SRC-1 and Twist1 are prognostic indicators of liver cancer and are associated with cell viability, invasion, migration and epithelial-mesenchymal transformation of hepatocellular carcinoma cells

Introduction

Hepatocellular carcinoma (HCC), the fifth and eighth leading cause of cancer in men and women, respectively, is the second leading cause of worldwide cancer-related deaths, and its incidence rate is still increasing (1,2). Despite the development of treatment strategies such as liver transplantation and hepatic resection, the 5-year survival rate of HCC is thought to be the second lowest among cancers, with less than 16% of patients among all tumor types surviving to 5 years, due to cancer metastasis and recurrence and a lack of effective therapeutic agents (3). Since most HCC patients are in advanced stages when they are diagnosed, the early, accurate and effective diagnosis of HCC would be very helpful for treatment and could improve survival rates (4). However, HCC patients are not diagnosed until they have reached the intermediate or advanced stages of disease. Thus, it is very important to further understand the molecular mechanisms, especially the oncogenic mechanisms, and to develop better diagnostic methods for HCC in the future.

Studies show that many genes are abnormally expressed in cancer patients. Among these oncogenes, Twist1, which encodes a transcription factor that is a member of a protein family involved in the regulation of organogenesis, is reported to play a role in many cancers, such as endometrial cancer (5), breast cancer (6), and liver cancer (7). However, despite these reports, clinical evidence for the relationship between Twist1 and liver cancer is still lacking.

Recently, a study showed that the expression of Twist1 and another oncogene, SRC-1, which is mainly abnormally expressed in breast cancer (8) and prostate cancer (9), is positively correlated with poor prognosis in human breast cancer (10). SRC-1 is also thought to regulate the expression of Twist during the epithelial-mesenchymal transition (11). However, to the best of our knowledge, no study has focused on the role of SRC-1 in liver cancer and its relationship with Twist1.

In the present study, we aimed to analyze the roles of SRC-1 and Twist1 in liver cancer and explore the correlation of their expression with the prognosis of patients with liver cancer.
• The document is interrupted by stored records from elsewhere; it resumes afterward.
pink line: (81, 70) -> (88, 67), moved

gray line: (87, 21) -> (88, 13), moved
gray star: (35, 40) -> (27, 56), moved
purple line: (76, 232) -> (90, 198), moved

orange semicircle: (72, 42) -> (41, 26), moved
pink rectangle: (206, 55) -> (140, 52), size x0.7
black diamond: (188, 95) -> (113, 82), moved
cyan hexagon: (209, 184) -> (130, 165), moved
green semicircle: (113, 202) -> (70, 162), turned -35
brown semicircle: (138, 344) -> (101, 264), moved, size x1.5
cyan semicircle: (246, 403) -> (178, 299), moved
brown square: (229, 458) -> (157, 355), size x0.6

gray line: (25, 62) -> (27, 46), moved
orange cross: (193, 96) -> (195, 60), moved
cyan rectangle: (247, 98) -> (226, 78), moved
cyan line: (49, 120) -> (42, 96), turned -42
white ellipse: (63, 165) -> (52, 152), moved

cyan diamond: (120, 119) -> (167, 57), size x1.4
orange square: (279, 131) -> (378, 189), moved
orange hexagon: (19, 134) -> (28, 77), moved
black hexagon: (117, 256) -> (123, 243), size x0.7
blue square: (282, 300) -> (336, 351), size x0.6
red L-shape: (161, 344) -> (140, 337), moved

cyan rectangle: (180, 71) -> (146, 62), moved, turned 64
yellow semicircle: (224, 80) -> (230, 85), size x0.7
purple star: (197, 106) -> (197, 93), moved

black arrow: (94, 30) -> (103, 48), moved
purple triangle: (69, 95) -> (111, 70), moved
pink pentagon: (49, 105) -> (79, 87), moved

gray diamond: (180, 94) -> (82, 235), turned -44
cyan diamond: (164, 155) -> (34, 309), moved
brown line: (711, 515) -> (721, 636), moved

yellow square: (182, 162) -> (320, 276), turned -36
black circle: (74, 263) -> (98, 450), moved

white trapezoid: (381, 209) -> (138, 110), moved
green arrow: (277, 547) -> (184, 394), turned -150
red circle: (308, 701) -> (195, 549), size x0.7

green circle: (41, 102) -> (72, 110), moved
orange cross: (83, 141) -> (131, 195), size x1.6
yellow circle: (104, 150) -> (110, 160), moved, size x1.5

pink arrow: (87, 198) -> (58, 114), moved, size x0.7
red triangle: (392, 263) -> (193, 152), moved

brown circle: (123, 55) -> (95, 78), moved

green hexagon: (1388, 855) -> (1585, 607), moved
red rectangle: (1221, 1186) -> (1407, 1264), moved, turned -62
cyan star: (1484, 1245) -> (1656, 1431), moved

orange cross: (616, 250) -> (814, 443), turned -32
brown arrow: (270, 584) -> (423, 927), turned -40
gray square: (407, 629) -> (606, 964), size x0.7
This study might give evidence for the clinical usefulness of SRC-1 and Twist1 as prognostic factors and might provide new potential tools for both the diagnosis of HCC and the treatment of HCC patients.

Methods

Patients

The present study included a total of 70 patients who underwent liver transplantation or hepatic resection surgeries in our hospital from May 2016 to December 2017. All patients were initially diagnosed with HCC, which was confirmed by pathological study. Patients who received any chemotherapy before the surgery were excluded. Patients’ characteristics, including age, sex, tumor stage, tumor-node-metastasis (TNM) grade and cirrhosis condition, were collected. Alpha-fetoprotein (AFP) and hepatitis B virus (HBV) data were also examined. All of the patients were followed up by a clinical interview or phone call. The total follow-up period was 12–60 months. For survival analysis, the overall survival (OS) time was calculated from the date of diagnosis to the date of death or the date of last contact, while the survival condition was defined as the duration from the date of diagnosis to the date of documented disease progression. The present study was approved by the ethics committee of Guizhou Provincial People’s Hospital [Approval No. EC Review (Animal) 2019-008]. Informed consent was obtained from all patients.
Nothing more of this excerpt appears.